El Ferrocarril Subterráneo no era un tren. Era una red secreta de casas, rutas y personas que ayudaban a las personas negras esclavizadas a escapar a la libertad. Las personas esclavizadas no tenían derechos y eran obligadas a trabajar sin paga.
La red incluía casas seguras llamadas “estaciones” y “conductores”, personas que guiaban a otros de una parada a la siguiente. Entre 1790 y 1860, alrededor de 100,000 personas esclavizadas usaron el Ferrocarril Clandestino para encontrar la libertad.

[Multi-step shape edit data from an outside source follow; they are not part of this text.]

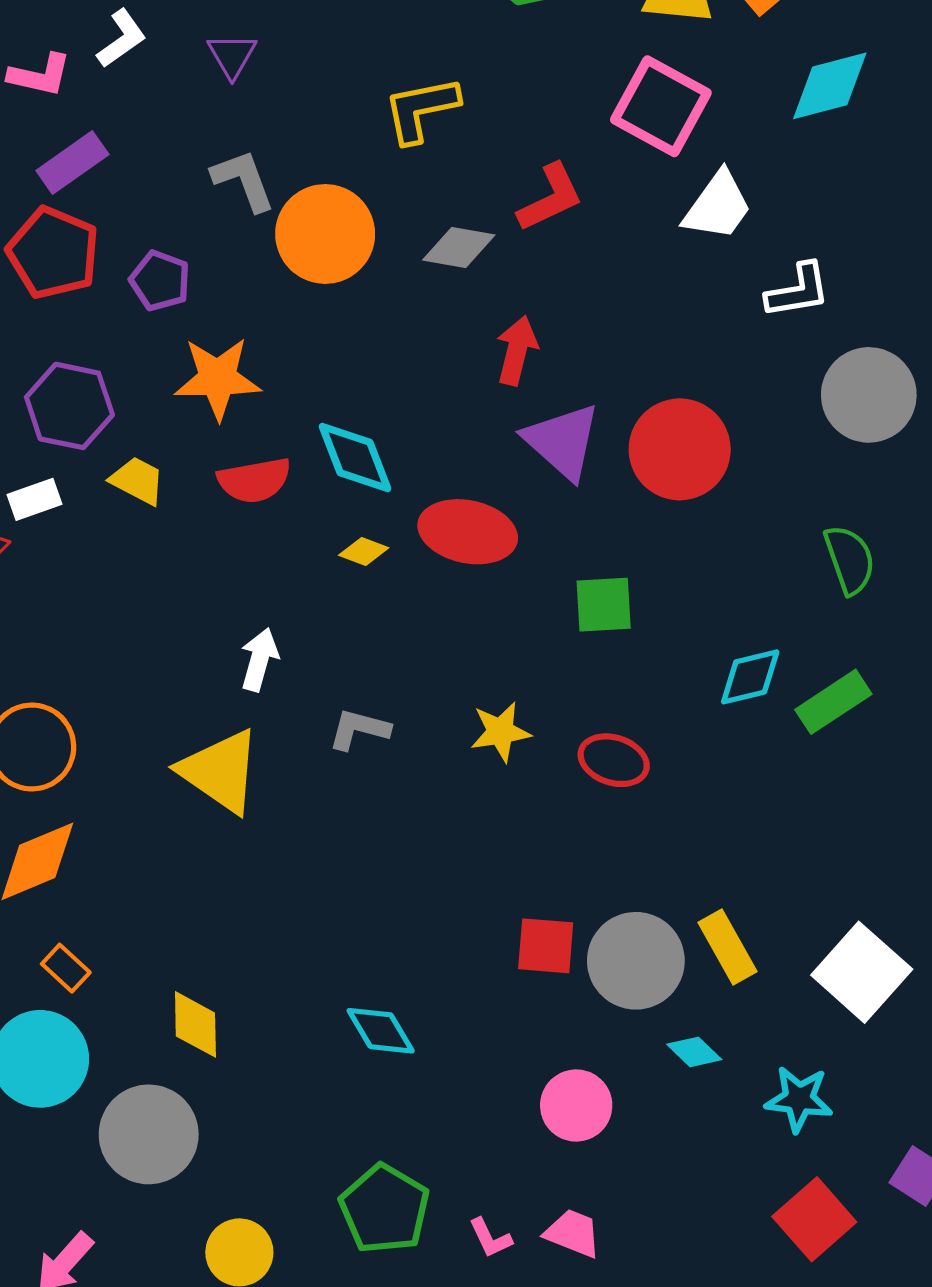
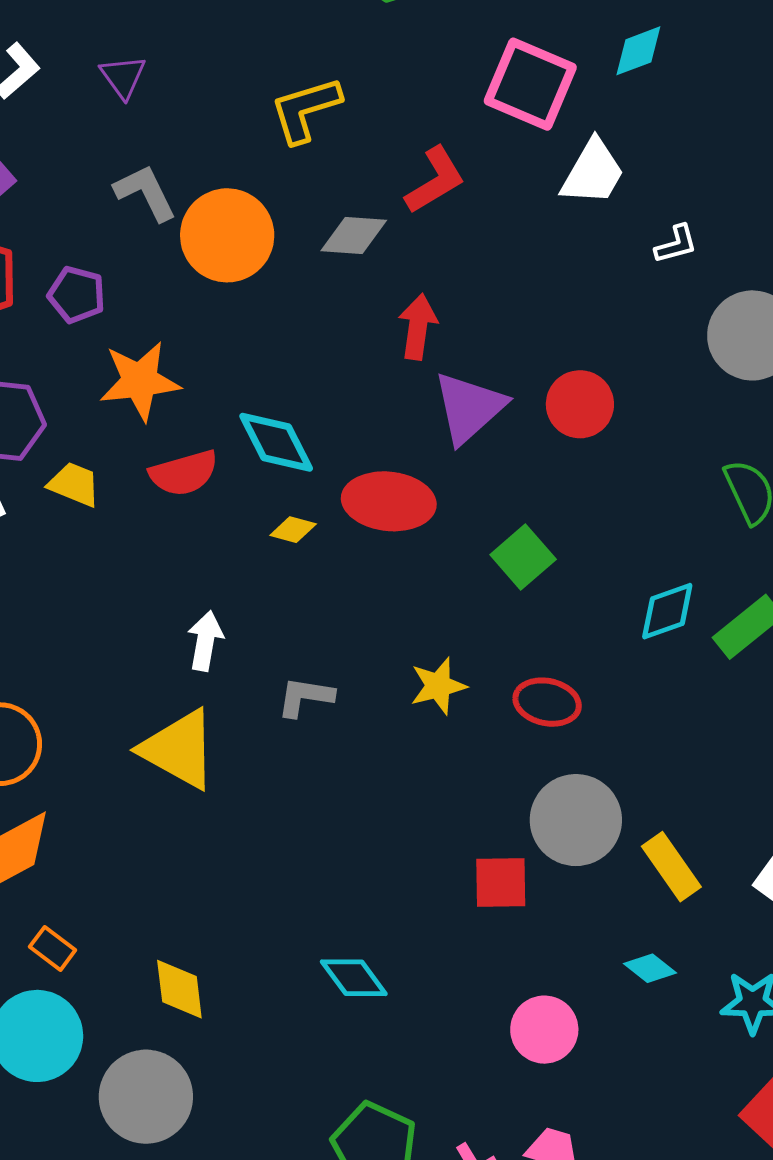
cyan diamond: (830, 86) -> (638, 51), moved, size x0.7
white L-shape: (798, 291) -> (676, 244), size x0.7
purple triangle: (562, 441) -> (469, 408), turned 42
red circle: (680, 449) -> (580, 404), size x0.7
green square: (604, 605) -> (523, 557), turned -32
gray circle: (636, 961) -> (576, 820), moved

El viaje era peligroso. Cualquiera que fuera capturado podía ser devuelto a la esclavitud. Las personas que ayudaban a los que buscaban la libertad también se enfrentaban a castigos.
Los que perseguían a los que se escapaban por el Ferrocarril Subterráneo registraban cada rincón. Por eso, los conductores a veces usaban señales secretas, como una lámpara en una ventana o una cortina atada de cierta manera, para indicar qué casas eran seguras.
Quienes ayudaban tenían que ser creativos.
“Había áticos, escaleras y pasadizos secretos —dice la historiadora Kellie Carter Jackson—. No podías simplemente esconderte en un armario, porque ese es el primer lugar donde alguien va a buscar”.